What this task involves
Look in the material below for the line holding "чувствительный элемент SmartSens". Set it down exactly, with each later line up to and including the line holding "вариофокальным объективом 2.8~12".

Excerpted records
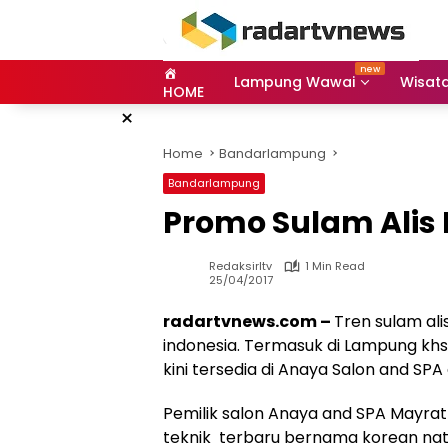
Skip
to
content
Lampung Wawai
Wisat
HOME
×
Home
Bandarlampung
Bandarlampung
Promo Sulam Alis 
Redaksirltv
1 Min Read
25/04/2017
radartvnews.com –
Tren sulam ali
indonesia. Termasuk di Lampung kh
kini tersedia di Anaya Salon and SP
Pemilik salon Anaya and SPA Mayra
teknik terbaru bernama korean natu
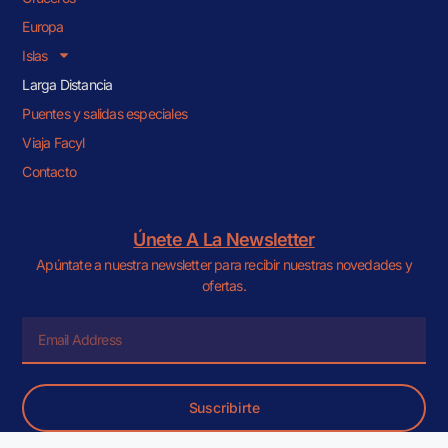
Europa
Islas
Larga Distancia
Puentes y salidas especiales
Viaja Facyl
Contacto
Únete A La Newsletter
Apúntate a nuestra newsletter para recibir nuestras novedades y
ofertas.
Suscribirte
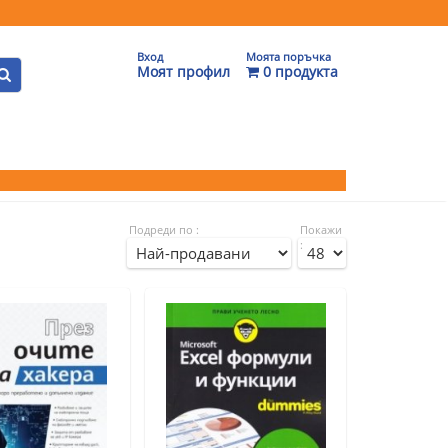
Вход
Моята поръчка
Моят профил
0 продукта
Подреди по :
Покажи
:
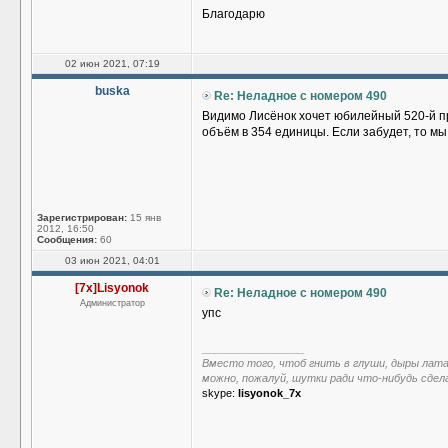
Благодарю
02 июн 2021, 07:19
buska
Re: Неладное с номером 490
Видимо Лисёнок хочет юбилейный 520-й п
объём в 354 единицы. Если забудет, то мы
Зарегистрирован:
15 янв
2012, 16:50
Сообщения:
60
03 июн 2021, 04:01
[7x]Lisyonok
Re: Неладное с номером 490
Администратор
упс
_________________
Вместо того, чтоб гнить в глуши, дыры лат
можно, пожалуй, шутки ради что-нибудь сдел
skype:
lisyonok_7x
---
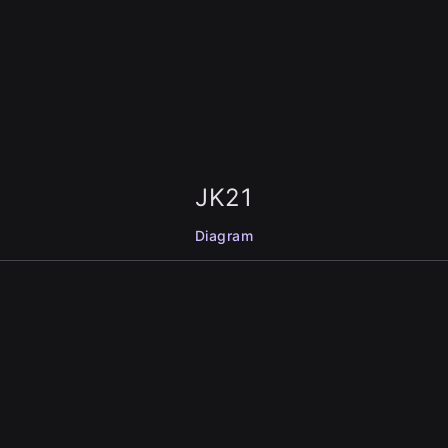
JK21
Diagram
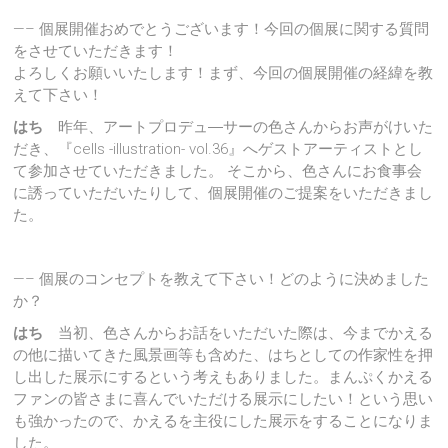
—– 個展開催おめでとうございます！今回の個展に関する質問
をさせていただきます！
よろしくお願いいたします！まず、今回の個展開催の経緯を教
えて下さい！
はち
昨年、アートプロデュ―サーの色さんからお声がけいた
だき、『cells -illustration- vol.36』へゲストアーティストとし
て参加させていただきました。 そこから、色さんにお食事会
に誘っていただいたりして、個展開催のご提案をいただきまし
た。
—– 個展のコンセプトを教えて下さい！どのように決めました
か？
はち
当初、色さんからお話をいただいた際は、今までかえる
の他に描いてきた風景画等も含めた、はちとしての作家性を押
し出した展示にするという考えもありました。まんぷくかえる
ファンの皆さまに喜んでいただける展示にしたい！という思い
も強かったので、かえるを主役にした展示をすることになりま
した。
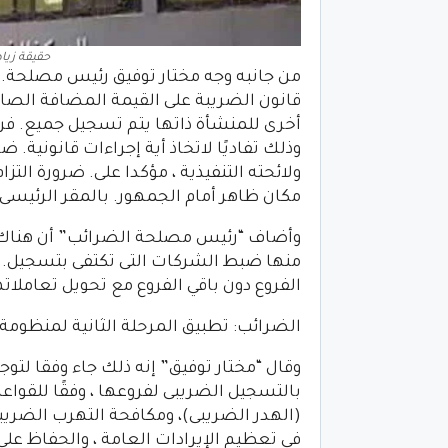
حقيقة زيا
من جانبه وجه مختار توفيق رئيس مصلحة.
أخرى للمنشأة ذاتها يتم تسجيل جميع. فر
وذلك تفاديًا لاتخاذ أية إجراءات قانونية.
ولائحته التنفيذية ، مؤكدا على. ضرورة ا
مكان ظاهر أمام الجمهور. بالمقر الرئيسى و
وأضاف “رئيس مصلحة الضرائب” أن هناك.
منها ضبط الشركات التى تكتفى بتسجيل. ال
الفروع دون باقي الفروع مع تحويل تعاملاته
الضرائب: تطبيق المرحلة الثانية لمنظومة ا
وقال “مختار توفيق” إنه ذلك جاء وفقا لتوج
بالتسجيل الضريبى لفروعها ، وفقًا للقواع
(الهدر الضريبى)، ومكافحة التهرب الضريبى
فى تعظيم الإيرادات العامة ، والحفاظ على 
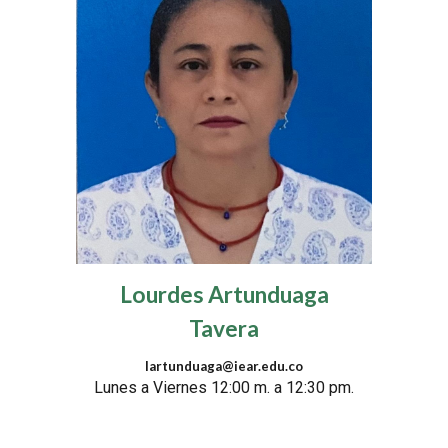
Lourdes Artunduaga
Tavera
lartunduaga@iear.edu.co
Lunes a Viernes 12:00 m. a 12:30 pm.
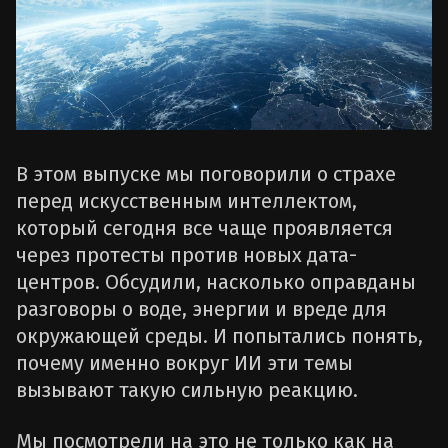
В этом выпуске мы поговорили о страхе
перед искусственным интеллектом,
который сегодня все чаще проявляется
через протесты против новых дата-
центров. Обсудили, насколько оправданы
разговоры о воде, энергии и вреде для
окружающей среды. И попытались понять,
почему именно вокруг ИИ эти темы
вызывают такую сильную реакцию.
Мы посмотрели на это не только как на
--
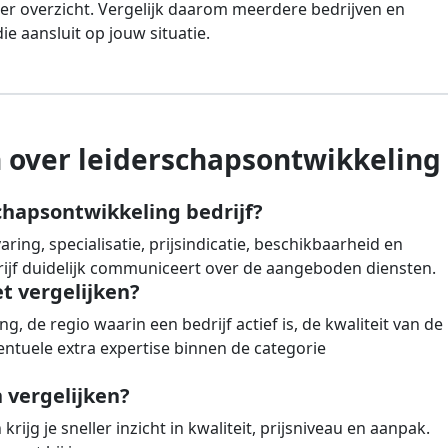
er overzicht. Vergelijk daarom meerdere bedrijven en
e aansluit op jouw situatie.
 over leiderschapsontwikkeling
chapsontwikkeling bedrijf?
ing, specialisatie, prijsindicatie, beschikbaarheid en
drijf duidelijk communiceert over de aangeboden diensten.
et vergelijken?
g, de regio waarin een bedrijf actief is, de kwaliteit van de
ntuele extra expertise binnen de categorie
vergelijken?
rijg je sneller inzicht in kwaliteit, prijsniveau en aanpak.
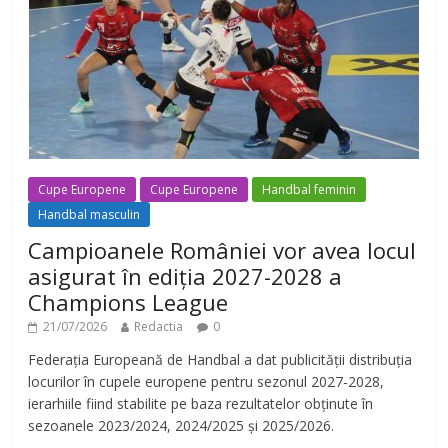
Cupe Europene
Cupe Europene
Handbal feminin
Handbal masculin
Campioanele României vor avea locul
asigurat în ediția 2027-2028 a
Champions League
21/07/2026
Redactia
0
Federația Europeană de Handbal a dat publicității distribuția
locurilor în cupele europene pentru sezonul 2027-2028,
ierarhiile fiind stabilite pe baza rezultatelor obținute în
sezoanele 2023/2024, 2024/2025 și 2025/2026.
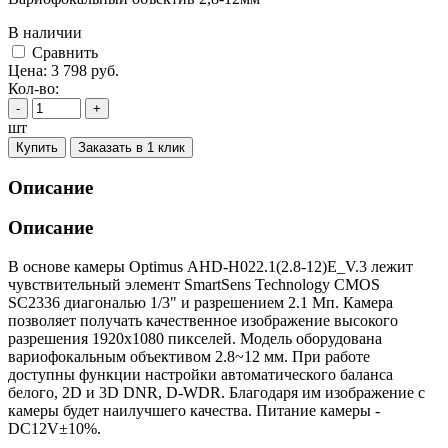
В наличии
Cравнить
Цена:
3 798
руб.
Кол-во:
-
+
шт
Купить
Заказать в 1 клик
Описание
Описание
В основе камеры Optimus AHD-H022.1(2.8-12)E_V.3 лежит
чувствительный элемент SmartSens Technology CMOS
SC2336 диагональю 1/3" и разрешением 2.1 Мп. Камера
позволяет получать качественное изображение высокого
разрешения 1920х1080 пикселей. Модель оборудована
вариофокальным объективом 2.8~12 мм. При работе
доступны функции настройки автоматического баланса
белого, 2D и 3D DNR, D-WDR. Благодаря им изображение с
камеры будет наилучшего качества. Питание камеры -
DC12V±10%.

Answer section
чувствительный элемент SmartSens Technology CMOS
SC2336 диагональю 1/3" и разрешением 2.1 Мп. Камера
позволяет получать качественное изображение высокого
разрешения 1920х1080 пикселей. Модель оборудована
вариофокальным объективом 2.8~12 мм. При работе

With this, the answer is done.